Distil GBM models into multiplicative GLM factor tables for insurance rating engines.

Project description

insurance-distill

Distil GBM models into multiplicative GLM factor tables for insurance rating engines.

The problem

Your CatBoost model outperforms your GLM in Gini, but your rating engine (Radar, Emblem, or any multiplicative system) needs factor tables - not a black box. You cannot load a gradient boosted tree into Radar.

This library bridges that gap. It fits a Poisson or Gamma GLM using the GBM's predictions as the target (pseudo-predictions), bins continuous variables optimally, and exports the result as factor tables that a rating engine can consume directly.

The GLM surrogate will not match the GBM's Gini coefficient exactly. A well-tuned distillation typically retains 90-97% of the GBM's discrimination.
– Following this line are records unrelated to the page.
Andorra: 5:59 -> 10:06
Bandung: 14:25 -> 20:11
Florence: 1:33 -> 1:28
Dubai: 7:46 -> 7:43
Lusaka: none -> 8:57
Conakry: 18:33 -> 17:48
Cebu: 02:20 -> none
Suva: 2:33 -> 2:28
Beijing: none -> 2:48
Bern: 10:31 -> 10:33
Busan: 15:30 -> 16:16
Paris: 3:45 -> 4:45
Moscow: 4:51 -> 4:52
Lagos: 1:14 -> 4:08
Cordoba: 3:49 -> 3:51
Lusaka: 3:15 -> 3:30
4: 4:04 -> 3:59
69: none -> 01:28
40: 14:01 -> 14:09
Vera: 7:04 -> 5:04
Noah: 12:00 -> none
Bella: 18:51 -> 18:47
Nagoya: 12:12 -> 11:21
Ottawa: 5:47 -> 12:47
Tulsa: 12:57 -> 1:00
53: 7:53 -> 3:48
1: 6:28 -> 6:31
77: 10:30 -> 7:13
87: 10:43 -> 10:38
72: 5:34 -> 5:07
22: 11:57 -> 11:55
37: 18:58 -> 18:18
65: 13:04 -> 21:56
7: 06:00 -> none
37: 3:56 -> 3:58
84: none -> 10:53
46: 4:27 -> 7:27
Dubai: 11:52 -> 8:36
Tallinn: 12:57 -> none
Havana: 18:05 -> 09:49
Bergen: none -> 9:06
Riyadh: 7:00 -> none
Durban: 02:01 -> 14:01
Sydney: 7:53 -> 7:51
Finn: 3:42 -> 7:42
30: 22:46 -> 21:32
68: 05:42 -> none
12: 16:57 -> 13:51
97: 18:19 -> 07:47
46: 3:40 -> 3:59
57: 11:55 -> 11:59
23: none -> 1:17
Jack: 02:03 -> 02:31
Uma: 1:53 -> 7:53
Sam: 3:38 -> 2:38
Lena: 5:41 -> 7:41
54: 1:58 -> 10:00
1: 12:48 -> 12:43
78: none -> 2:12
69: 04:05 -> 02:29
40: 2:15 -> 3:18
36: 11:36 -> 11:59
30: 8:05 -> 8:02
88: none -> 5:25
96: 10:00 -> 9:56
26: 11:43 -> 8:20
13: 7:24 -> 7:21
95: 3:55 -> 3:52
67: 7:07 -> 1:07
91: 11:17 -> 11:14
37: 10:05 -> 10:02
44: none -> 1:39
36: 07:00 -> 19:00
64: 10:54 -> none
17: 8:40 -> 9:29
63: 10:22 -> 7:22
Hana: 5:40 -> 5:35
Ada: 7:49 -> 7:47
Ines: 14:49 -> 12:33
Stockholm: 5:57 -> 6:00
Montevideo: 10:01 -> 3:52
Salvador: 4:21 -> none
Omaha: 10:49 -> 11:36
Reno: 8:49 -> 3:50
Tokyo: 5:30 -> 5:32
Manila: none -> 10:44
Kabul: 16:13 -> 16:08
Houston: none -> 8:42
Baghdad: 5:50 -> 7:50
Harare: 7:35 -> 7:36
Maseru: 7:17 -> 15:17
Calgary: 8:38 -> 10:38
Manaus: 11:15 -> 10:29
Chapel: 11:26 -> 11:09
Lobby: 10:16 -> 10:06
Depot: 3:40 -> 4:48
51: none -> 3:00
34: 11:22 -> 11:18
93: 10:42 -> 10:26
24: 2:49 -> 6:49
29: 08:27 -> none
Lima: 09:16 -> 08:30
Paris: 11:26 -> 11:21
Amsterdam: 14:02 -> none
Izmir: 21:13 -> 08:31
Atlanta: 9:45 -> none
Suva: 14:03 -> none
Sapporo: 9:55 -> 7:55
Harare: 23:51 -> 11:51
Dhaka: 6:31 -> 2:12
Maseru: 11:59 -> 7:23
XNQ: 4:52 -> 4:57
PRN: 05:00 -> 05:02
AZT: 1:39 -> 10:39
You get interpretability and rating engine compatibility without rebuilding from scratch.

Installation

uv add insurance-distill

With CatBoost support:

uv add "insurance-distill[catboost]"

Quick start

from insurance_distill import SurrogateGLM

# fitted_catboost: any sklearn-compatible model (CatBoost, sklearn GBM, etc.)
surrogate = SurrogateGLM(
    model=fitted_catboost,
    X_train=X_train,          # Polars DataFrame
    y_train=y_train,          # actual claim counts or amounts
    exposure=exposure_arr,    # earned car-years (or None for unit exposure)
    family="poisson",         # or "gamma" for severity
)

surrogate.fit(
    max_bins=10,                                   # bins per continuous variable
    interaction_pairs=[("driver_age", "region")],  # optional interaction terms
)

# Validation
report = surrogate.report()
print(report.metrics.summary())
# Gini (GBM):              0.3241
# Gini (GLM surrogate):    0.3087
# Gini ratio:              95.2%
# Deviance ratio:          0.9143
# Max segment deviation:   8.3%
# Mean segment deviation:  2.1%
# Segments evaluated:      312

# Inspect a single factor table
driver_age_table = surrogate.factor_table("driver_age")
print(driver_age_table)
# shape: (8, 3)
# | level              | log_coefficient | relativity |
# | [-inf, 21.00)      | 0.412           | 1.510      |
# | [21.00, 25.00)     | 0.218           | 1.244      |
# ...

# Export all factor tables as CSV (one file per variable)
surrogate.export_csv("output/factors/", prefix="motor_freq_")
# Writes: motor_freq_driver_age.csv, motor_freq_vehicle_value.csv, ...

Binning strategies

Three binning methods are available. The default (tree) is the right choice for most variables.

Method Description When to use
tree CART decision tree on GBM pseudo-predictions Default. Finds statistically meaningful cut-points.
quantile Equal-frequency bins Fallback when the tree produces degenerate splits.
isotonic Change-points from isotonic regression Monotone variables (e.g. no-claims discount, years held).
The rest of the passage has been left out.